We present a suite of direct N-body simulations of low mass ($<10^4~M_{\odot}$) globular cluster streams initialized with observationally-motivated binary demographics in order to understand the effect of in-cluster dynamical processing on the stream binary population. The models are initialized with a range of stellar densities and cluster orbits, and Poisson variation in the number of massive and short-lived stars. Wide binaries are disrupted on short timescales by internal tides and on long timescales by two-body encounters. Tides are most important prior to impulsive mass loss-driven cluster expansion. Close binaries ($P_{\rm orb}<10^2~\rm yr$) are most abundant at the stream center due to cluster mass segregation. The wide binary fraction and the degree of binary segregation in the resulting stream are sensitive to the initial cluster density and massive star fraction. In mock radial velocity surveys of the simulated streams, undetectable binaries have velocity amplitudes of $\sim$$0.5$-$1~\rm km~s^{-1}$, adding $\sim0.1~\rm km\ s^{-1}$ of velocity dispersion to the streams, and are dynamically depleted by $\sim10$-$60\%$ compared to the initial binary population. Custom N-body models of Milky Way streams with binaries will allow a holistic understanding of their dynamical structures in advance of upcoming multi-epoch spectroscopic surveys.

Figures (16)

• Figure 1: Schematic demonstration of the effects of cluster mass loss on its structure. The black line shows the cluster mass loss history, including impulsive mass loss (which occurs at $t=2~t_{\rm dyn}$ in this example) and adiabatic mass loss (which begins at $t=3~t_{\rm dyn}$). After impulsive mass loss, the cluster radius increases and its density decreases on a dynamical time. During adiabatic mass loss, the radius and density change more gradually. The transition points depend on the stellar population and dynamical state of the cluster.
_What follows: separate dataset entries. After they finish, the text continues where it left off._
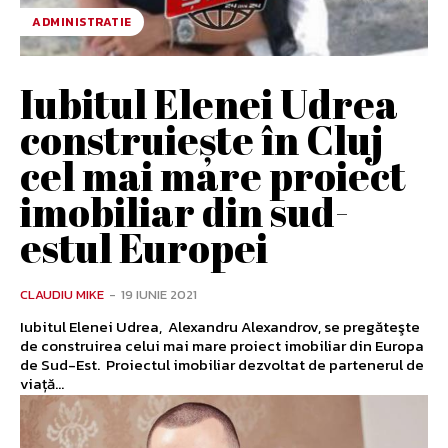
ADMINISTRATIE
Iubitul Elenei Udrea
construiește în Cluj
cel mai mare proiect
imobiliar din sud-
estul Europei
CLAUDIU MIKE
-
19 IUNIE 2021
Iubitul Elenei Udrea, Alexandru Alexandrov, se pregăteşte
de construirea celui mai mare proiect imobiliar din Europa
de Sud-Est. Proiectul imobiliar dezvoltat de partenerul de
viață...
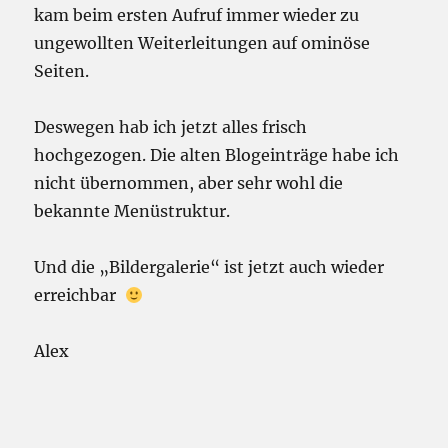
kam beim ersten Aufruf immer wieder zu
ungewollten Weiterleitungen auf ominöse
Seiten.
Deswegen hab ich jetzt alles frisch
hochgezogen. Die alten Blogeinträge habe ich
nicht übernommen, aber sehr wohl die
bekannte Menüstruktur.
Und die „Bildergalerie“ ist jetzt auch wieder
erreichbar
Alex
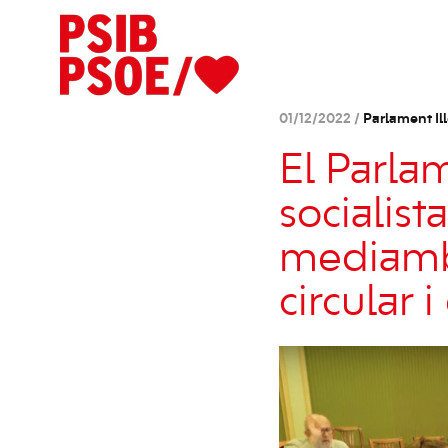
01/12/2022 /
Parlament Ill
El Parla
socialist
mediambi
circular 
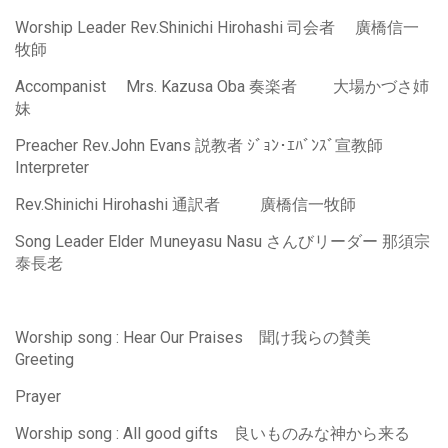
Worship Leader Rev.Shinichi Hirohashi 司会者 廣橋信一
牧師
Accompanist Mrs. Kazusa Oba 奏楽者 大場かづさ姉
妹
Preacher Rev.John Evans 説教者 ｼﾞｮﾝ･ｴﾊﾞﾝｽﾞ宣教師
Interpreter
Rev.Shinichi Hirohashi 通訳者 廣橋信一牧師
Song Leader Elder Ｍuneyasu Nasu さんびリーダー 那須宗
泰長老
Worship song : Hear Our Praises 聞け我らの賛美
Greeting
Prayer
Worship song : All good gifts 良いものみな神から来る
The annotations at the top of the panel note relevant disruption mechanisms for wide binaries in the low mass clusters studied in this work.
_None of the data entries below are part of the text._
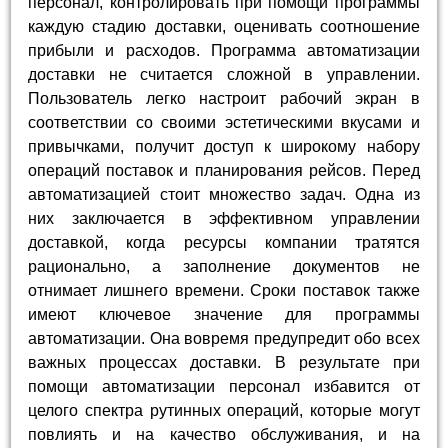
персонал, контролировать при помощи программы
каждую стадию доставки, оценивать соотношение
прибыли и расходов. Программа автоматизации
доставки не считается сложной в управлении.
Пользователь легко настроит рабочий экран в
соответствии со своими эстетическими вкусами и
привычками, получит доступ к широкому набору
операций поставок и планирования рейсов. Перед
автоматизацией стоит множество задач. Одна из
них заключается в эффективном управлении
доставкой, когда ресурсы компании тратятся
рационально, а заполнение документов не
отнимает лишнего времени. Сроки поставок также
имеют ключевое значение для программы
автоматизации. Она вовремя предупредит обо всех
важных процессах доставки. В результате при
помощи автоматизации персонал избавится от
целого спектра рутинных операций, которые могут
повлиять и на качество обслуживания, и на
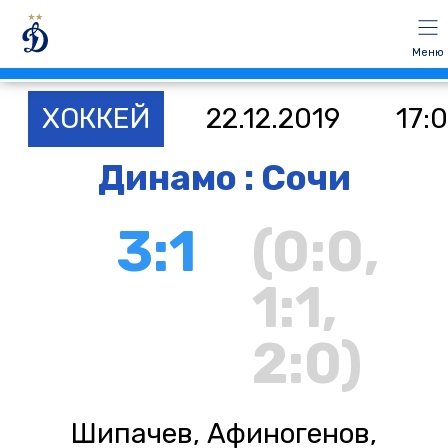
Меню
ХОККЕЙ
22.12.2019
17:
Динамо : Сочи
3:1
(0:0,
1:1,
2:0)
Шипачев, Афиногенов,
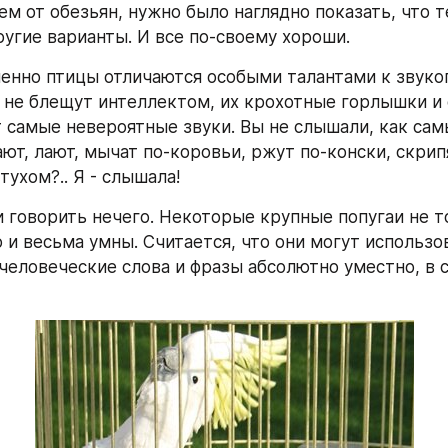
м от обезьян, нужно было наглядно показать, что т
угие варианты. И все по-своему хороши.
менно птицы отличаются особыми талантами к звуко
 не блещут интеллектом, их крохотные горлышки и с
 самые невероятные звуки. Вы не слышали, как сам
ют, лают, мычат по-коровьи, ржут по-конски, скрипя
ухом?.. Я - слышала!
и говорить нечего. Некоторые крупные попугаи не т
 и весьма умны. Считается, что они могут использов
человеческие слова и фразы абсолютно уместно, в с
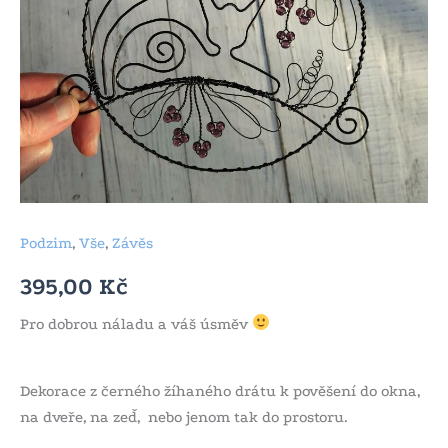
Podzim
,
Vše
,
Závěs
395,00
Kč
Pro dobrou náladu a váš úsměv
Dekorace z černého žíhaného drátu k pověšení do okna,
na dveře, na zeď, nebo jenom tak do prostoru.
• Figure 2: The two samplings of the kroupa2001 initial mass function used in this work. Poisson variation leads to more high-mass stars in the hi-OB draw than in the lo-OB draw.
• Figure 3: Summary of COSMIC binary demographics used in our initial conditions. We show the distributions in orbital period $P$, eccentricity $e$, and mass ratio $q$ (as probability density functions) and the binary fraction as a function of primary mass for a $N=10^6$ stellar population in small panels. The large panel shows the two-dimensional distribution in eccentricity versus period for a subset of 2000 binaries. We show the total demographic distributions, along with the distributions for the primaries in several mass ranges separately, motivated by the piecewise prescriptions in moe2017. The eccentricity distribution includes a peak of circularized systems at short periods, and the mass ratio distribution includes a peak of equal mass systems. The dashed black curve in the bottom left panel shows the underlying binary fraction as a function of primary mass from the COSMIC sampler, and the colored curve shows the resulting sample in bins of primary mass.
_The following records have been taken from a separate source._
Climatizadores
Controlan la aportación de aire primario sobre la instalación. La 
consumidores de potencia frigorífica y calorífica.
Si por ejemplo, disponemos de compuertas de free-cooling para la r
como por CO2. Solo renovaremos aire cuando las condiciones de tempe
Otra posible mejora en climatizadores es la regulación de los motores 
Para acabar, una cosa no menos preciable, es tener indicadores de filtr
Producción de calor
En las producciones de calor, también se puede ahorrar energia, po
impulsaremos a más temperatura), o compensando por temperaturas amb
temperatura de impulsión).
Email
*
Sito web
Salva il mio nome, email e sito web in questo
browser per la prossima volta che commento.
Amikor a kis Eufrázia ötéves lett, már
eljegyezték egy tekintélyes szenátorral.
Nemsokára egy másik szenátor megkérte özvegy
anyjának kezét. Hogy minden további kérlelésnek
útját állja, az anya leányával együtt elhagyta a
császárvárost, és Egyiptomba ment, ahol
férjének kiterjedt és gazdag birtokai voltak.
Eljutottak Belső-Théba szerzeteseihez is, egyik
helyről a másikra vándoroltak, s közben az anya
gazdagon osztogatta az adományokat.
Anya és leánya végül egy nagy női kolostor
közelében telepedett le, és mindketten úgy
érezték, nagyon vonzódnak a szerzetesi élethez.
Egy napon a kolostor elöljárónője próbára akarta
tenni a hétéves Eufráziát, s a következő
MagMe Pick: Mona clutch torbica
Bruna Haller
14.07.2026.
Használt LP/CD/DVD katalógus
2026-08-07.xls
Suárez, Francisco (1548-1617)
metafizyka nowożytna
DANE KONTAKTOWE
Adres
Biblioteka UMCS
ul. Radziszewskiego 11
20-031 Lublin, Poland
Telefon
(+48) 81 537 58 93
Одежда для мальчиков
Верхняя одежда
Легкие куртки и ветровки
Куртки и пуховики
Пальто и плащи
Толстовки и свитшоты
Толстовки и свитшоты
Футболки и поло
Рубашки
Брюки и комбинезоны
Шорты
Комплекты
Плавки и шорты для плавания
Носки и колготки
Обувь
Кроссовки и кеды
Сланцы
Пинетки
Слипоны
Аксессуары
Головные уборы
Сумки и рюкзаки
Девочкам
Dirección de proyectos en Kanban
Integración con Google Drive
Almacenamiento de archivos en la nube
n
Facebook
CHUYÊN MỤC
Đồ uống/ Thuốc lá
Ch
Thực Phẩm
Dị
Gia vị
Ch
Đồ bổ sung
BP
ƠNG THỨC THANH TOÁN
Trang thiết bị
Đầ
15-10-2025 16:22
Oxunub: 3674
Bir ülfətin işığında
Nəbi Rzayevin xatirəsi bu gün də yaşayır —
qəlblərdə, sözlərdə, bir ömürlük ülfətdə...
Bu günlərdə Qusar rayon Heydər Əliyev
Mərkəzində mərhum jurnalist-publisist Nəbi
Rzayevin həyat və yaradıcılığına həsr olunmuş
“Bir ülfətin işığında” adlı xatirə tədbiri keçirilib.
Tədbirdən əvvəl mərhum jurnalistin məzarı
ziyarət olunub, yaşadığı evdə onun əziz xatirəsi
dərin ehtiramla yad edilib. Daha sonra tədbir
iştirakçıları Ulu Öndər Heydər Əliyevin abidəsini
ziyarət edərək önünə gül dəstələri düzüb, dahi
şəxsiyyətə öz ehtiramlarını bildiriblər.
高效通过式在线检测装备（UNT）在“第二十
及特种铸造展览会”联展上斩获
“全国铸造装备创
• Figure 4: Snapshots over the course of the evolution of each lo-OB cluster with $R_{\rm vir,0}=0.75$ pc. The first, second, and third rows of panels display clusters on circular, GD-1, and Pal 5-like orbits, respectively. Successive columns display the stream at later stages of the progenitor cluster's dissolution. The circular orbit is shown in the $x\text{-}y$ plane, while the eccentric orbits are shown in the meridional plane ($z$ vs $R=\sqrt{x^2 + y^2}$) to best showcase the orbital structure.
• Figure 5: Dissolution time of each simulated cluster listed in Table \ref{['tab:simulation_grid']} as a function of initial virial radius for lo-OB (left panel) and hi-OB (right panel) simulations. Marker shapes correspond to the progenitor orbit.